クリエイティブな力が試される仕事に「開発が行き詰まったらどうしていますか?」と問うと
「スーパーやコンビニをうろうろしてリセットします」と藤田さん。一般にリサーチと呼ばれる行為に「それって、仕事ですよね?!」思わず突っ込んでしまいました。ストイックな一面を見せつけられた気分です。淡々としているように見えるのですが、実は藤田さんはめちゃくちゃ熱くて面白い人…!!
「スーパーに行くと小売店のバイヤー時代が懐かしくなって、ほっとするところもあるのです。

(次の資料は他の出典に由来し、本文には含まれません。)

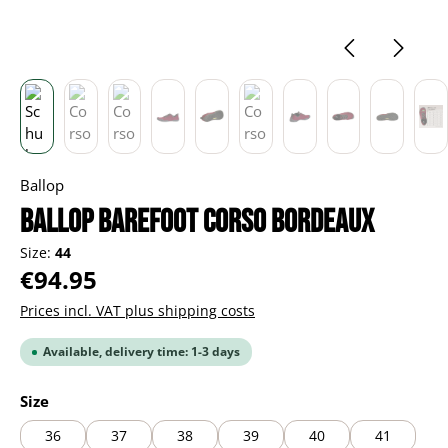
Ballop
BALLOP Barefoot Corso bordeaux
Size:
44
Regular price:
€94.95
Prices incl. VAT plus shipping costs
Available, delivery time: 1-3 days
Select
Size
36
37
38
39
40
41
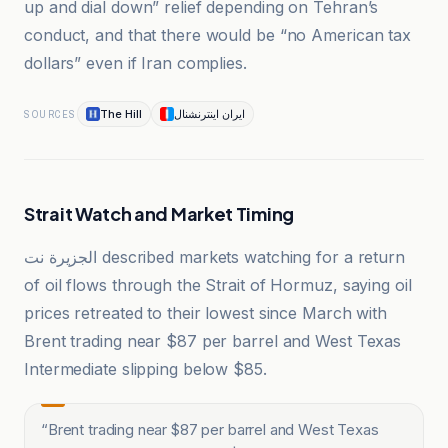
up and dial down” relief depending on Tehran’s
conduct, and that there would be “no American tax
dollars” even if Iran complies.
The Hill
ایران اینترنشنال
SOURCES
Strait Watch and Market Timing
الجزيرة نت described markets watching for a return
of oil flows through the Strait of Hormuz, saying oil
prices retreated to their lowest since March with
Brent trading near $87 per barrel and West Texas
Intermediate slipping below $85.
“
Brent trading near $87 per barrel and West Texas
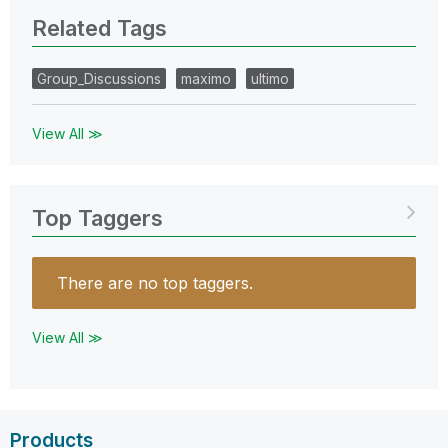
Related Tags
Group_Discussions
maximo
ultimo
View All ≫
Top Taggers
There are no top taggers.
View All ≫
Products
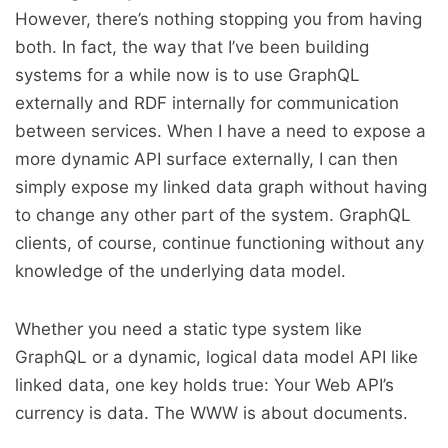
However, there’s nothing stopping you from having
both. In fact, the way that I’ve been building
systems for a while now is to use GraphQL
externally and RDF internally for communication
between services. When I have a need to expose a
more dynamic API surface externally, I can then
simply expose my linked data graph without having
to change any other part of the system. GraphQL
clients, of course, continue functioning without any
knowledge of the underlying data model.
Whether you need a static type system like
GraphQL or a dynamic, logical data model API like
linked data, one key holds true: Your Web API’s
currency is data. The WWW is about documents.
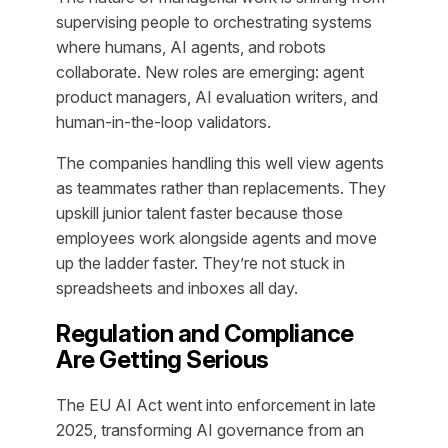
supervising people to orchestrating systems
where humans, AI agents, and robots
collaborate. New roles are emerging: agent
product managers, AI evaluation writers, and
human-in-the-loop validators.
The companies handling this well view agents
as teammates rather than replacements. They
upskill junior talent faster because those
employees work alongside agents and move
up the ladder faster. They’re not stuck in
spreadsheets and inboxes all day.
Regulation and Compliance
Are Getting Serious
The EU AI Act went into enforcement in late
2025, transforming AI governance from an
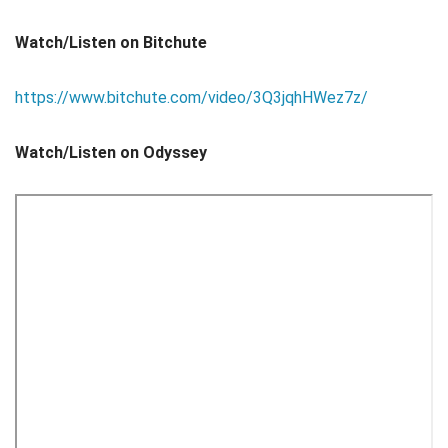
Watch/Listen on Bitchute
https://www.bitchute.com/video/3Q3jqhHWez7z/
Watch/Listen on Odyssey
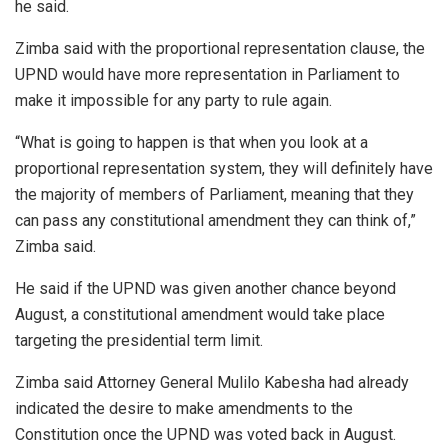
he said.
Zimba said with the proportional representation clause, the
UPND would have more representation in Parliament to
make it impossible for any party to rule again.
“What is going to happen is that when you look at a
proportional representation system, they will definitely have
the majority of members of Parliament, meaning that they
can pass any constitutional amendment they can think of,”
Zimba said.
He said if the UPND was given another chance beyond
August, a constitutional amendment would take place
targeting the presidential term limit.
Zimba said Attorney General Mulilo Kabesha had already
indicated the desire to make amendments to the
Constitution once the UPND was voted back in August.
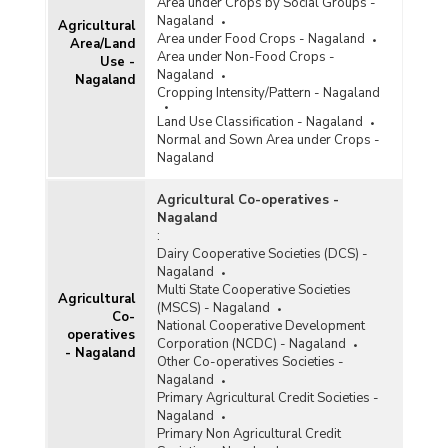
Harvest) in Nagaland (2011-2012)
Area under Crops by Social Groups -
Nagaland
Agricultural
Area under Organic Farming (Registered under
Area under Food Crops - Nagaland
Area/Land
Accredited Certification Bodies) in Nagaland
Area under Non-Food Crops -
Use -
(2010-2011)
Nagaland
Nagaland
Cropping Intensity/Pattern - Nagaland
Land Use Classification - Nagaland
Normal and Sown Area under Crops -
Nagaland
Agricultural Co-operatives -
Nagaland
:
Dairy Cooperative Societies (DCS) -
Nagaland
Multi State Cooperative Societies
Agricultural
(MSCS) - Nagaland
Co-
National Cooperative Development
operatives
Corporation (NCDC) - Nagaland
- Nagaland
Other Co-operatives Societies -
Nagaland
Primary Agricultural Credit Societies -
Nagaland
Primary Non Agricultural Credit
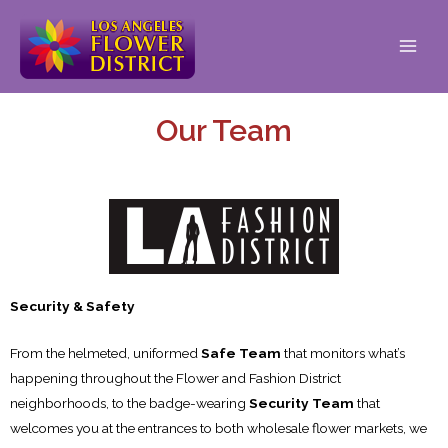
Our Team
Security & Safety
From the helmeted, uniformed
Safe Team
that monitors what’s
happening throughout the Flower and Fashion District
neighborhoods, to the badge-wearing
Security Team
that
welcomes you at the entrances to both wholesale flower markets, we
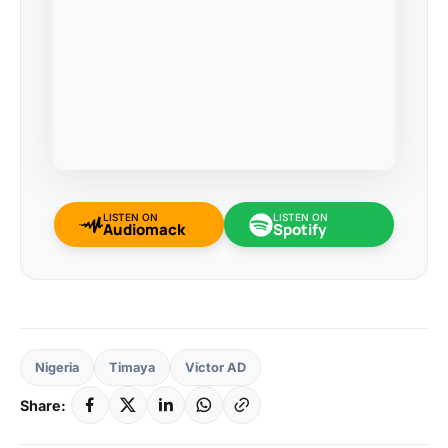
LISTEN ON
LISTEN ON
Audiomack
Spotify
Nigeria
Timaya
Victor AD
Share:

仕事を抜きにして、奥さんの買い物にも必ず一緒に行きます。主婦は何に反応するか、どんなものが売れるのか、観察が楽しくて。」
消費行動を読み取ることが楽しく、リラックスになるというのは、今の仕事が天職であることの証拠にほかなりません。
地域の魚の魅力
八戸で水揚げされた魚を鮮度良いまま加工できるのが、地域の力です。お世話になった先輩がスタートしたプロジェクト“八戸ブイヤベース”の立ち上げにも協力しました。八戸の飲食店10店舗以上が参加し、それぞれの店の特色を生かして地魚でブイヤベースを提供する地域の連帯感いっぱいの企画。

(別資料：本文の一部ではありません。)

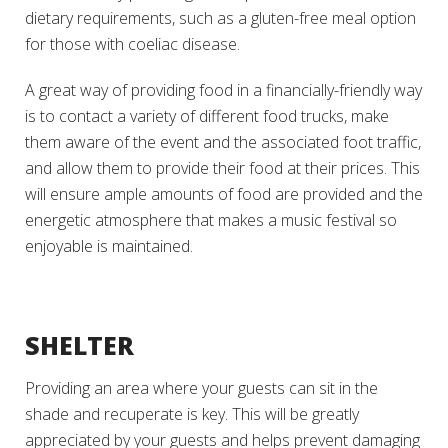
dietary requirements, such as a gluten-free meal option
for those with coeliac disease.
A great way of providing food in a financially-friendly way
is to contact a variety of different food trucks, make
them aware of the event and the associated foot traffic,
and allow them to provide their food at their prices. This
will ensure ample amounts of food are provided and the
energetic atmosphere that makes a music festival so
enjoyable is maintained.
SHELTER
Providing an area where your guests can sit in the
shade and recuperate is key. This will be greatly
appreciated by your guests and helps prevent damaging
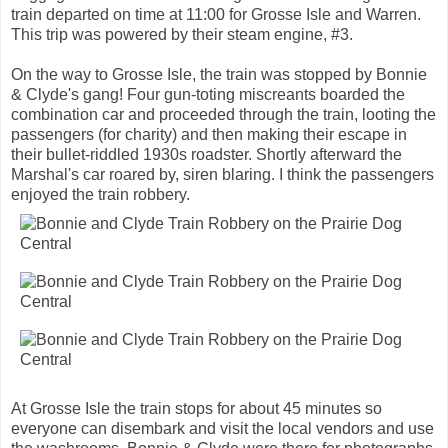
train departed on time at 11:00 for Grosse Isle and Warren.
This trip was powered by their steam engine, #3.
On the way to Grosse Isle, the train was stopped by Bonnie
& Clyde's gang! Four gun-toting miscreants boarded the
combination car and proceeded through the train, looting the
passengers (for charity) and then making their escape in
their bullet-riddled 1930s roadster. Shortly afterward the
Marshal's car roared by, siren blaring. I think the passengers
enjoyed the train robbery.
At Grosse Isle the train stops for about 45 minutes so
everyone can disembark and visit the local vendors and use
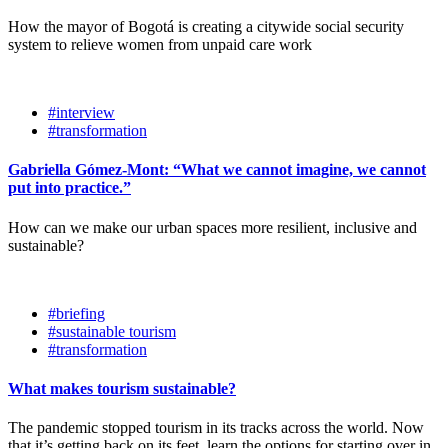
How the mayor of Bogotá is creating a citywide social security
system to relieve women from unpaid care work
#interview
#transformation
Gabriella Gómez-Mont: “What we cannot imagine, we cannot
put into practice.”
How can we make our urban spaces more resilient, inclusive and
sustainable?
#briefing
#sustainable tourism
#transformation
What makes tourism sustainable?
The pandemic stopped tourism in its tracks across the world. Now
that it’s getting back on its feet, learn the options for starting over in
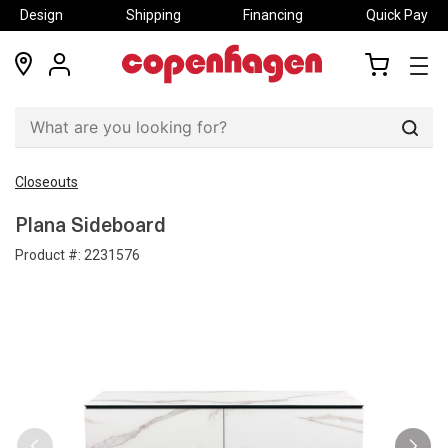
Design
Shipping
Financing
Quick Pay
locations
my
my
account
cart
Sear
Closeouts
Plana Sideboard
Product #:
2231576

「こんなものも捕れるんだと、八戸の魚種の豊富さをおいしく知ってもらうことが目的です」サバとイカだけにとどまらない、八戸の魚の魅力がもっと伝わればと願っています。
未来を描く
新商品を通じ、若い世代に魚を食べてもらうことは一つの目標です。常温でおいしいお魚を気軽に購入してもらい、八戸の新しいお土産文化になればとも願っています。
藤田さん自身が食べず嫌いだった経験から、間口を広げて魚を食べるきっかけにしたいとの想いもあります。
「実は、入社前、しめさばも得意ではなかったのです」と恥ずかしそうに教えてくれました。続けて「実はにしんも苦手だった…」と。人間味に溢れています。そんな藤田さんだからこそできた、広くたくさんの人に受け入れられる商品です。
今後の展望を問うと、ずっと饒舌だった藤田さんが少し考え込みました。
「未来の設計図、事業計画は大事ですが、どちらかと言うとその時々のトレンドを大事にしています。月単位で移り変わり得るトレンドに敏感でありたいですね。そして、時代に沿ったものを作っていきたいです」
開発として長く愛される商品を目指す一方、「今」も大事に。自社製品とは関係のない商品にも、商品開発のアイデアが潜んでいると考え、情報収集に余念がありません。
子どもの流行や音楽、芸能、若年層を中心とした話題など、オールジャンルで知識を取り入れます。
「アンテナは幅広に。死ぬまで勉強だと思うし、勉強をやめたら時代についていけなくなる。お客さんの気持ち、買う人の気持ちは常に意識したいです」 エネルギーに溢れています。
取材を終え
懐かしくて、新しい「八戸 たけわ食堂」が実在したら楽しいだろうなぁと思いながら、八戸をあとにしました。
今回取材を担当した私は、現在フリーランスでライターや食品の企画開発に関わらせていただいています。実はこの私、下町の中小飲料メーカーで社会人生活をスタートさせました。武輪水産さんを訪れ、全員が社名入りのお揃いのジャンパーで机に向かう姿に、新入社員時代の職場を思い起こし、非常に懐かしくなりました。
中小企業でPB商品を請け負うメーカー。当時、自社商品(NB)や、ネットショップの立ち上げを担うなど業務内容が似ていたため、つい勝手に藤田さんに親近感を覚えました。
取材を終え、ふと、今も当時の会社にいたらどんなことをしているかな?と考えを巡らせました。偉そうなことは言えませんが「理想は、藤田さんのような仕事ぶりだったなぁ」と。消費者やメーカーの気持ちに限りなく寄り添い、自然な流れで商品化へと形にしていく藤田さん。日々、スーパーやコンビニでのリサーチも楽しみながら、とことん極めていく。私の憧れる食との接し方を具現化している人なのだと、尊敬の念を抱きました。
今年のお歳暮は、お世話になったかつての上司に、武輪水産さんの商品を贈ることに決めました。